Sun’s atmosphere is an ideal place to study and test many magnetohydrodynamic (MHD) processes controlling turbulent plasma. We wish to resolve some of the finest solar features (which remain unresolved presently) and study their dynamics. Indian Institute of Astrophysics has proposed to design, fabricate and install a 2-meter class solar telescope at a suitable site in India to resolve features on the Sun of the size of about 0.1 arcsec. The focal plane instruments will include a high resolution polarimeteric package to measure polarization with an accuracy of 0.01 per cent; a high spectral resolution spectrograph to obtain spectra in 5 widely separated absorption lines simultaneously and high spatial resolution narrow band imagers in various lines. The Himalayan region appears to be a good choice keeping in view the prevailing dry and clear weather conditions. We have started detailed analysis of the weather conditions in the area and at some other locations in India. The site characterization will be done using the Sun-photometer, S-DIMM and SHABAR techniques to determine the seeing conditions.

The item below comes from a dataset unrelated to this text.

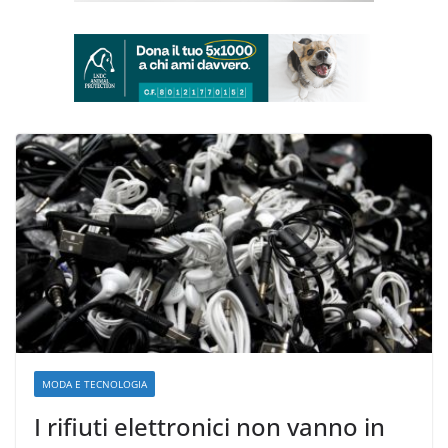
MODA E TECNOLOGIA
I rifiuti elettronici non vanno in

We obtained the Ca–K line profile of the Sun as a star since 1969 at the Kodaikanal Observatory (KO) and analysis of the data showed the need to delineate the role of different chromospheric features to the variations of solar irradiance. We, therefore, initiated a new methodology to make observations of Ca–K line profiles of the Sun as a function of latitude and integrated over the longitude on a daily basis since 1986. We have collected the data for about thousand days, spread over two solar cycles. Earlier data (before 1997) were recorded on the photographic film and later data using the CCD detector. The photographic film data were digitized and analysed along with the data obtained from CCD camera. From these data, we computed K₁ and K₂ widths for the Sun as a star, using all the observed line profiles as a function of latitude. In addition, we have analyzed the spectra of the whole Sun as a star obtained on some days and compared it with the results obtained from latitude spectra of the same day. The K₁ and K₂ widths of the Sun as a star derived from the KO data are compared with values determined from the observations made at other observatories to compare results from the new methodology of observations adopted by us and the earlier techniques. The average values of K₁ width during the minimum period. of solar cycle 23 are smaller than those during the minimum period of cycle 22. Day-to-day variations in the K₁ and K₂ widths and plage areas may imply that irradiance variations occur not only due to large-scale solar activity, but also because of variations in some of the three types of network in quiet regions of the Sun. The variation in intensity of the plages can also cause day-to-day variations in widths.